Le suffrage universel a parlé

Publié le par Lilian

Nous sommes le dimanche 6 mai 2007. Il est 18h et un ami m'envoie un lien sur le site d'un quotidien belge qui annonce déjà les résultats. Nicolas Sarkozy 53%, Ségolène Royal 47%. Je n'y crois plus depuis jeudi, lors de la parution des sondages qui annoncent le même résultat. Mais quelque part je ne réalise pas encore.

Il est 19h quand nous décidons de nous réunir pour regarder le résultat, mais pas devant une télévision, plutôt dans un endroit public. C'est un ami qui suggère le QG de campagne de Ségolène. Je trouve que c'est une mauvaise idée : les rassemblements des gens déçus ont mauvaise mine. Nous arrivons finalement rue de Solférino, où un écran géant est installé, à 19h50. La foule est colorée, mixte, jeune. Les acclamations fusent. Le sang monte à la tête. L'espoir ressurgit presque. Nous nous faufilons à travers les gens. Les filles sont nombreuses. Les femmes, la quarantaine affichée, simples. Beaucoup de noirs, d'asiatiques. Il y a pas mal d'homos aussi.
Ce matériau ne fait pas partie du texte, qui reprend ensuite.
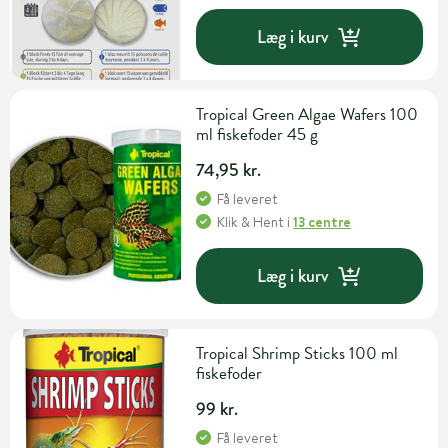
Læg i kurv
Tropical Green Algae Wafers 100
ml fiskefoder 45 g
74,95 kr.
Få leveret
Klik & Hent
i
13 centre
Læg i kurv
Tropical Shrimp Sticks 100 ml
fiskefoder
99 kr.
Få leveret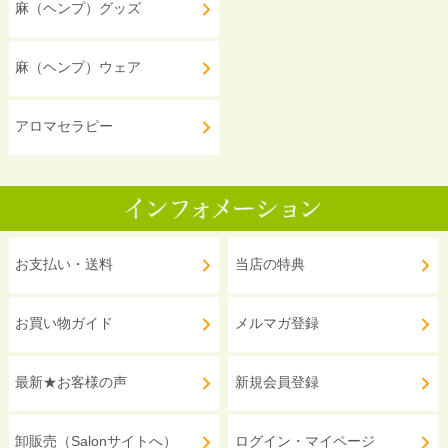
麻（ヘンプ）グッズ
麻（ヘンプ）ウェア
アロマセラピー
お支払い・送料
当店の特典
お買い物ガイド
メルマガ登録
最新★お客様の声
新規会員登録
卸販売（Salonサイトへ）
ログイン・マイページ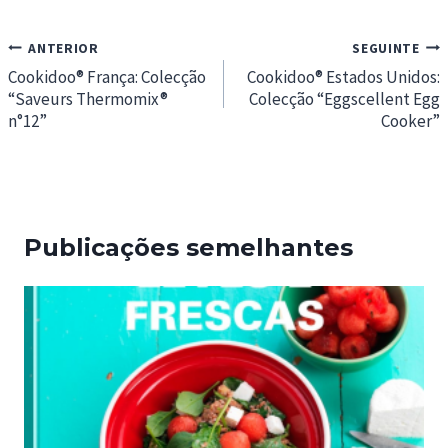
Navegação
ANTERIOR
SEGUINTE
de
Cookidoo® França: Colecção
Cookidoo® Estados Unidos:
“Saveurs Thermomix®
Colecção “Eggscellent Egg
artigos
n°12”
Cooker”
Publicações semelhantes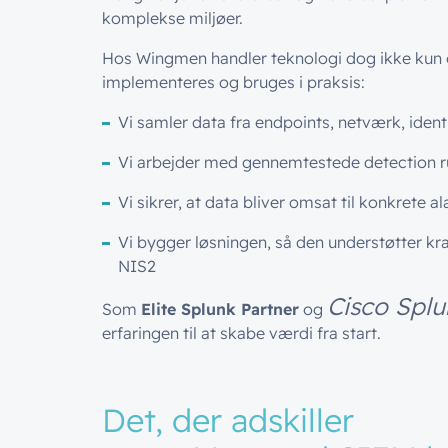
komplekse miljøer.
Hos Wingmen handler teknologi dog ikke kun 
implementeres og bruges i praksis:
Vi samler data fra endpoints, netværk, ident
Vi arbejder med gennemtestede detection rul
Vi sikrer, at data bliver omsat til konkrete 
Vi bygger løsningen, så den understøtter k
NIS2
Cisco Splu
Som
Elite Splunk Partner
og
erfaringen til at skabe værdi fra start.
Det, der adskiller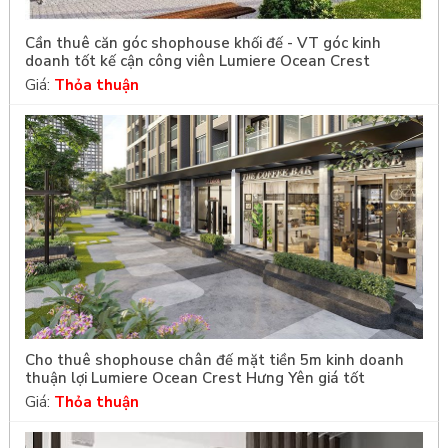
Cần thuê căn góc shophouse khối đế - VT góc kinh
doanh tốt kế cận công viên Lumiere Ocean Crest
Giá:
Thỏa thuận
Cho thuê shophouse chân đế mặt tiền 5m kinh doanh
thuận lợi Lumiere Ocean Crest Hưng Yên giá tốt
Giá:
Thỏa thuận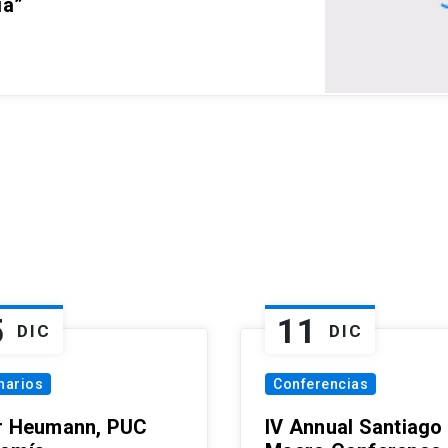
ia”
5
11
DIC
DIC
narios
Conferencias
r Heumann, PUC
IV Annual Santiago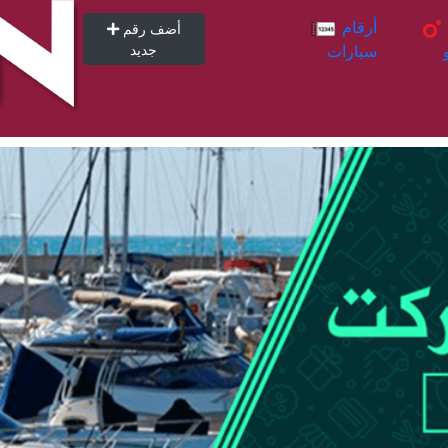
أرقام
أرقام
أضف رقم
سيارات
جديد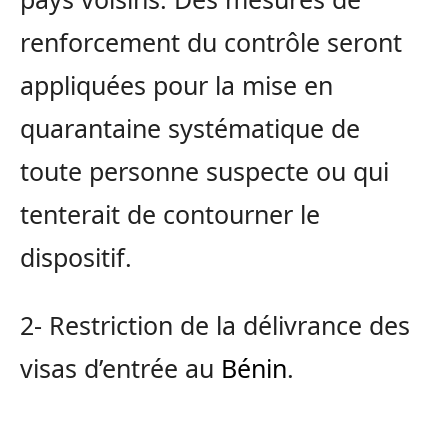
renforcement du contrôle seront
appliquées pour la mise en
quarantaine systématique de
toute personne suspecte ou qui
tenterait de contourner le
dispositif.
2- Restriction de la délivrance des
visas d’entrée au
Bénin
.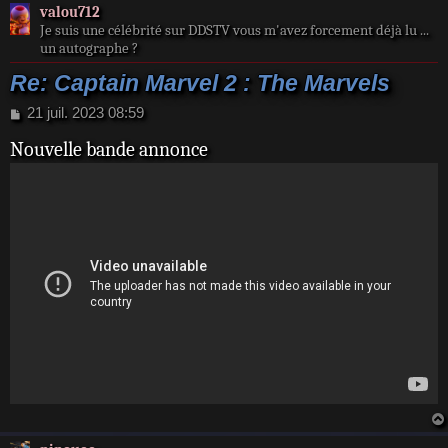
valou712
Je suis une célébrité sur DDSTV vous m'avez forcement déjà lu ...
un autographe ?
Re: Captain Marvel 2 : The Marvels
M
21 juil. 2023 08:59
e
Nouvelle bande annonce
s
s
a
g
e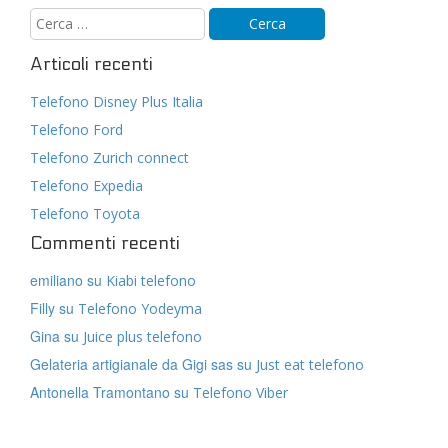
Articoli recenti
Telefono Disney Plus Italia
Telefono Ford
Telefono Zurich connect
Telefono Expedia
Telefono Toyota
Commenti recenti
emiliano
su
Kiabi telefono
Filly
su
Telefono Yodeyma
Gina
su
Juice plus telefono
Gelateria artigianale da Gigi sas
su
Just eat telefono
Antonella Tramontano
su
Telefono Viber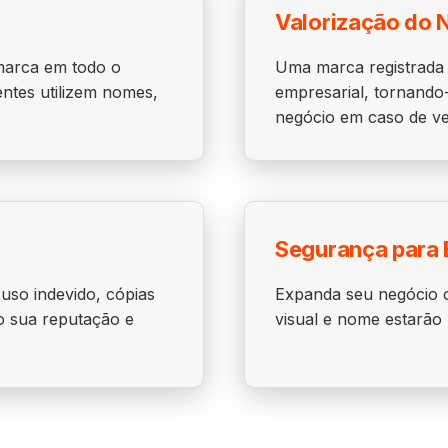
Valorização do 
 marca em todo o
Uma marca registrada 
entes utilizem nomes,
empresarial, tornando-
negócio em caso de ve
Segurança para 
 uso indevido, cópias
Expanda seu negócio c
o sua reputação e
visual e nome estarão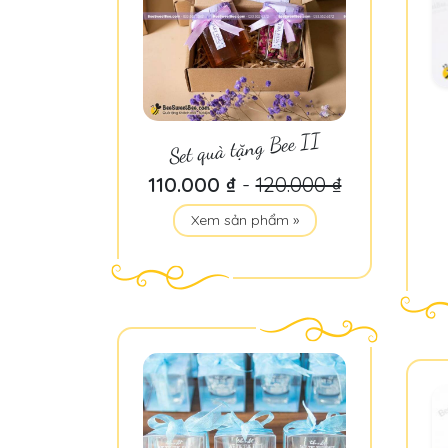
Set quà tặng Bee II
110.000 ₫
-
120.000 ₫
Xem sản phẩm »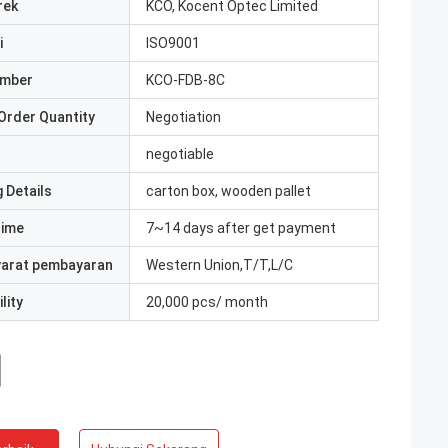
rek
KCO, Kocent Optec Limited
i
ISO9001
umber
KCO-FDB-8C
Order Quantity
Negotiation
negotiable
 Details
carton box, wooden pallet
Time
7~14 days after get payment
yarat pembayaran
Western Union,T/T,L/C
lity
20,000 pcs/ month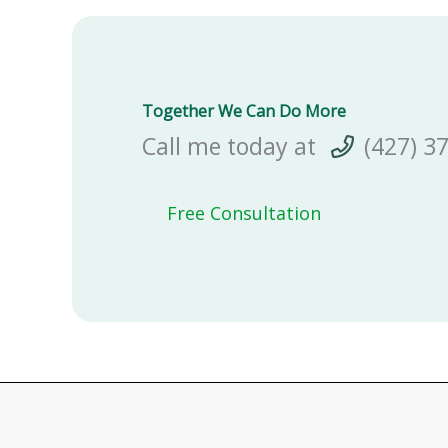
Together We Can Do More
Call me today at
(427) 3
Free Consultation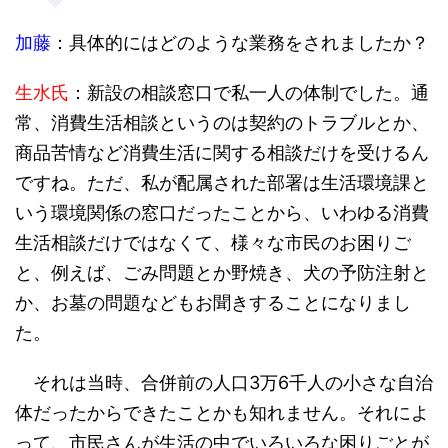
加藤
：具体的にはどのような業務をされましたか？
生水氏
：新設の相談窓口で私一人の体制でした。通
常、消費生活相談というのは契約のトラブルとか、
商品苦情など消費生活に関する相談だけを受けるん
ですね。ただ、私が配属された部署は生活環境課と
いう環境関係の窓口だったことから、いわゆる消費
生活相談だけではなくて、様々な市民のお困りご
と、例えば、ごみ問題とか野焼き、犬の予防注射と
か、お墓の問題などもお聞きすることになりまし
た。
それは当時、合併前の人口3万6千人の小さな自治
体だったからできたことかも知れません。それによ
って、市民さんが生活の中でいろいろな困りごとが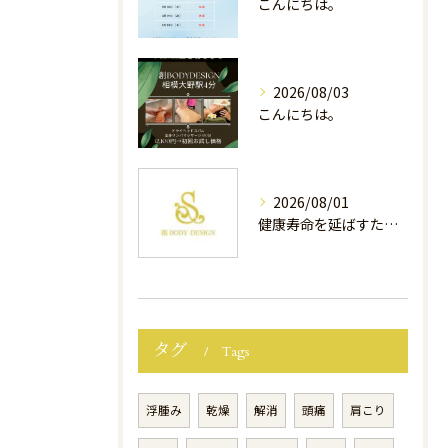
こんにちは。
2026/08/03
こんにちは。
2026/08/01
健康寿命を延ばすために、今できること
タグ
Tags
浮腫み
乾燥
解消
頭痛
肩こり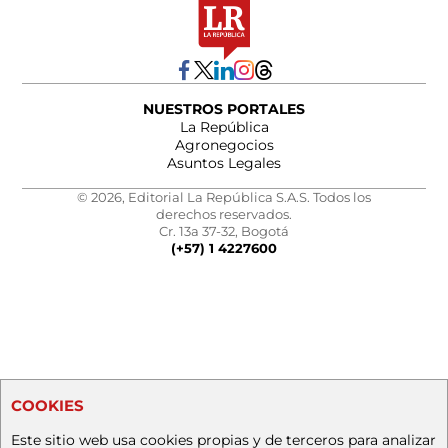
NUESTROS PORTALES
La República
Agronegocios
Asuntos Legales
© 2026, Editorial La República S.A.S. Todos los
derechos reservados.
Cr. 13a 37-32, Bogotá
(+57) 1 4227600
COOKIES
Este sitio web usa cookies propias y de terceros para analizar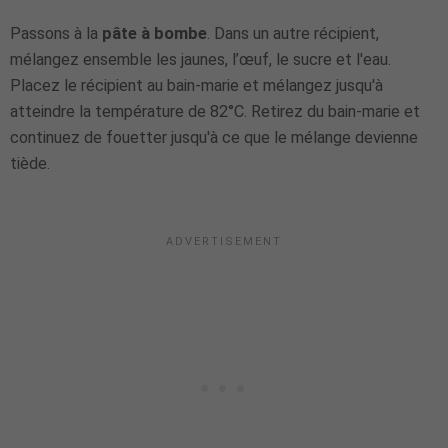
Passons à la
pâte à bombe
. Dans un autre récipient,
mélangez ensemble les jaunes, l’œuf, le sucre et l'eau.
Placez le récipient au bain-marie et mélangez jusqu'à
atteindre la température de 82°C. Retirez du bain-marie et
continuez de fouetter jusqu'à ce que le mélange devienne
tiède.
Il est 20h : je ne vois pas le visage de Sarkozy sur l'écran géant, deux hommes grands me bouchant la vue ; mais les sifflements sont là, très vites masqués par les cris. Les visages sont graves. J'entends via l'écran géant que la salle Gaveau explose. Une jeune fille pleure à côté de moi. J'ai envie de pleurer, moi aussi. Je réalise que l'espoir d'une France différente part en fumée. Ségolène intervient, son discours me réchauffe le coeur : il est juste, indispensable. Elle ne nous abandonne pas. Elle nous remercie et j'ai envie de faire de même.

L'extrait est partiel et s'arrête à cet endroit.